Edye v. Robertson

The Supreme Court In Edye v. Robertson, 112 U.S. 580, 598-99, 5 S. Ct. 247, 28 L. Ed. 798 (1884), expressly differentiates between a treaty granting rights to citizens from a treaty that does not do so. In the former, rights of individuals are to be enforced in courts just as they would be under a statute. See id. at 599. In the latter, enforcement is reliant on the "interest and the honor of the governments which are parties to it," and judicial courts cannot give redress. Id. at 598. In Edye v. Robertson, 112 U.S. 580, 5 S. Ct. 247, 28 L. Ed. 798 (1884), the United States Supreme Court discussed the role treaties hold in our system of laws.

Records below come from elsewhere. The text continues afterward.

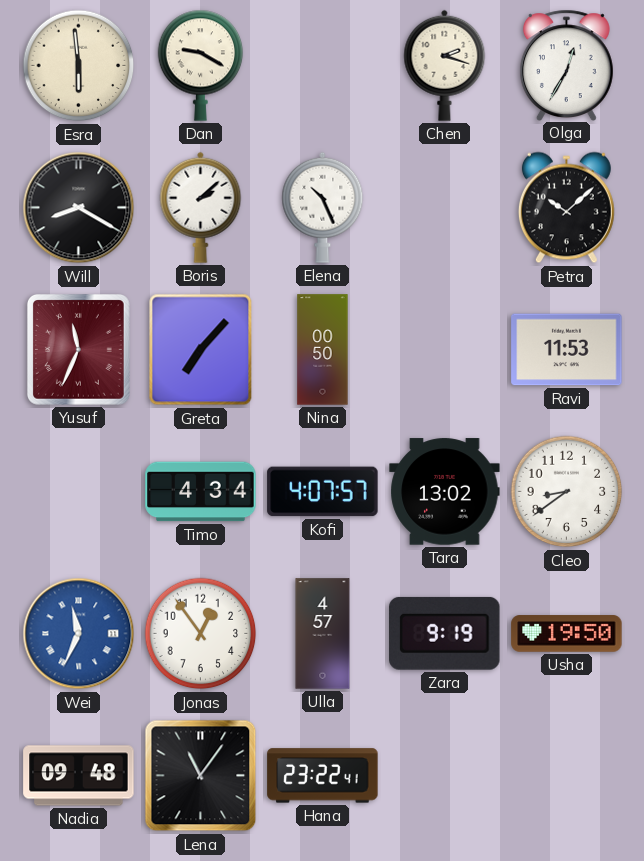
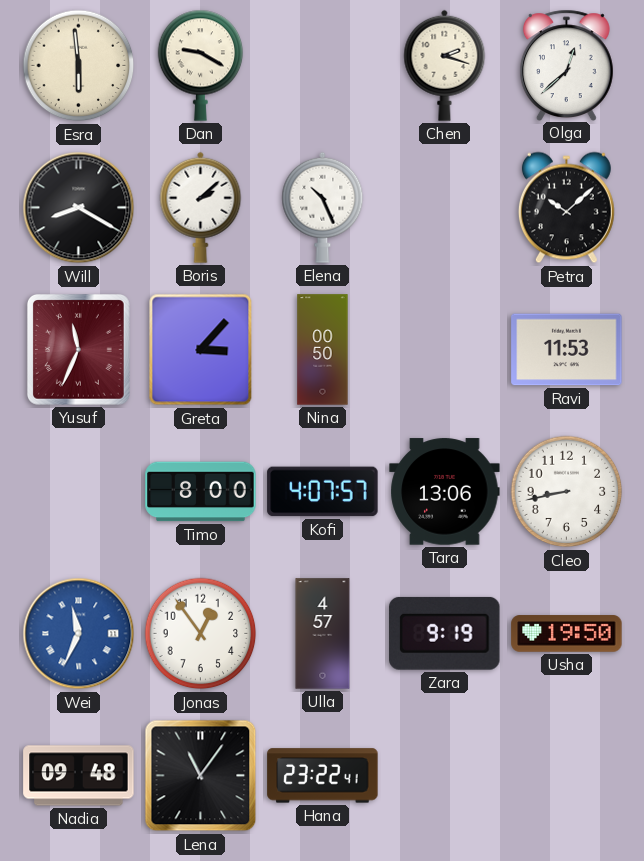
Olga: 12:35 -> 12:38
Greta: 7:07 -> 3:07
Timo: 4:34 -> 8:00
Tara: 13:02 -> 13:06
Cleo: 8:39 -> 8:43
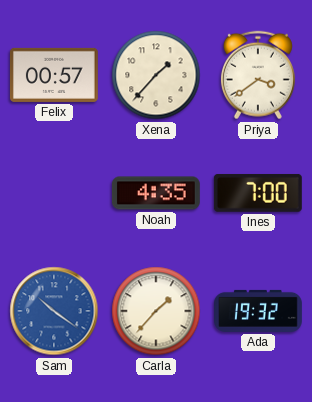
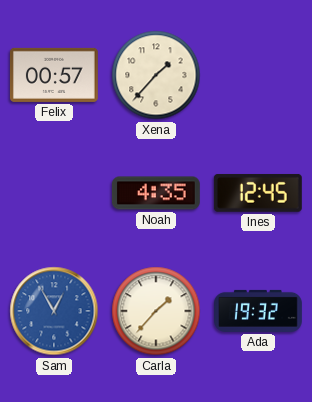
Priya: 3:39 -> none
Ines: 7:00 -> 12:45
Sam: 10:21 -> 12:55
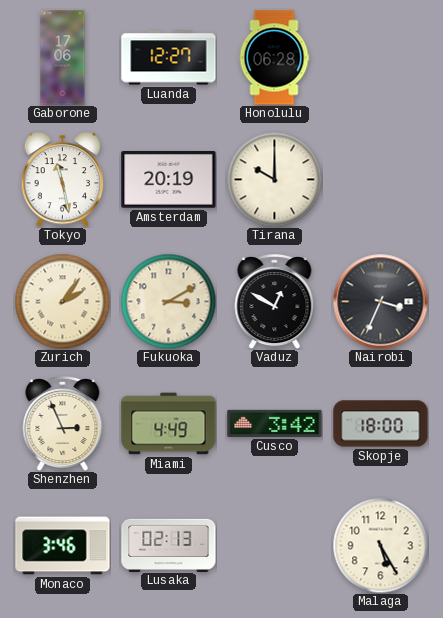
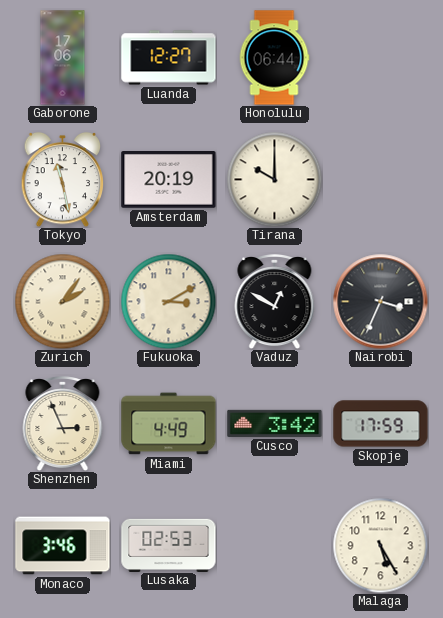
Honolulu: 06:28 -> 06:44
Skopje: 18:00 -> 17:59
Lusaka: 02:13 -> 02:53
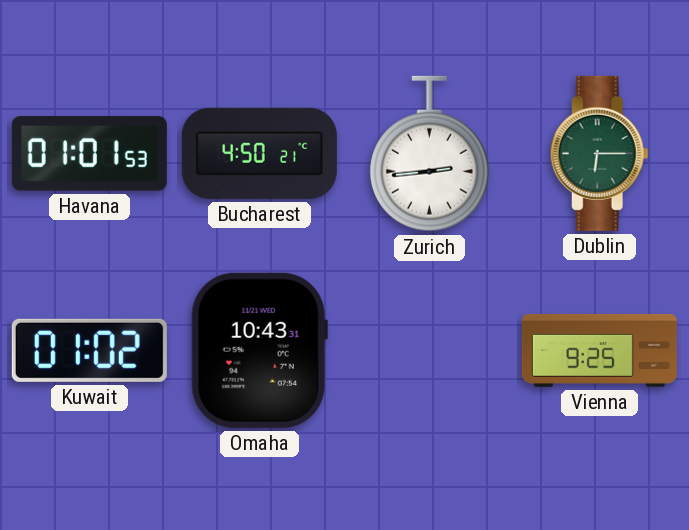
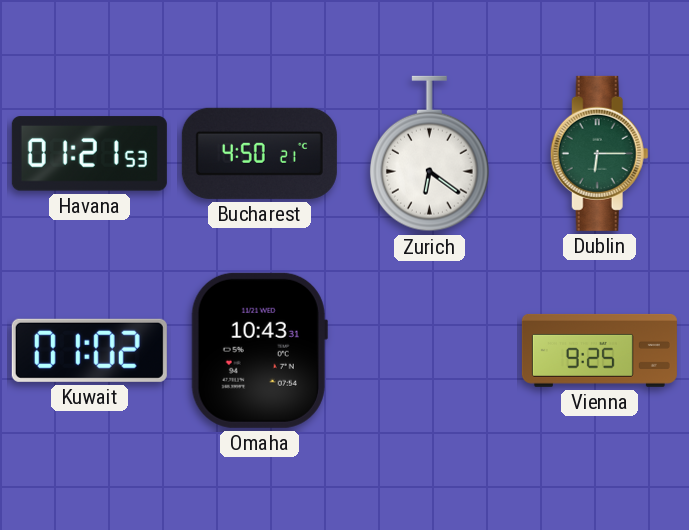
Havana: 01:01 -> 01:21
Zurich: 2:44 -> 6:21
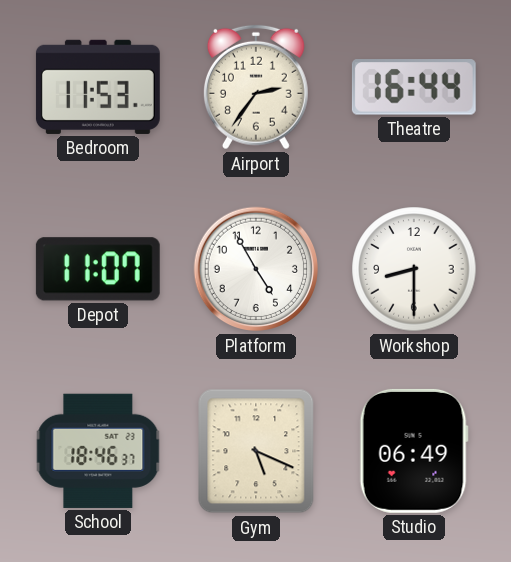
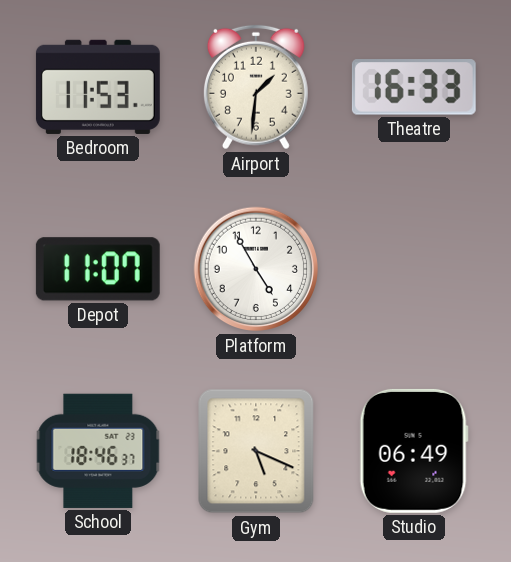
Airport: 2:36 -> 1:31
Theatre: 16:44 -> 16:33
Workshop: 8:30 -> none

A treaty may also contain provisions which confer certain rights upon the citizens of or subjects of one of the nations residing in the territorial limits of the other, which partake of the nature of municipal law, and which are capable of enforcement as between private parties in the courts of the country. . . . The constitution of the United States places such provisions as these in the same category as other laws of congress by its declarations that 'this constitution and the laws made in pursuance thereof, and all treaties made or which shall be made under authority of the United States, shall be the supreme law of the land.' A treaty, then, is a law of the land as an act of congress is, whenever its provisions prescribe a rule by which the rights of the private citizen or subject may be determined. And when such rights are of a nature to be enforced in a court of justice, that court resorts to the treaty for a rule of decision for the case before it as it would to a statute. Edye, 112 U.S. at 598-99.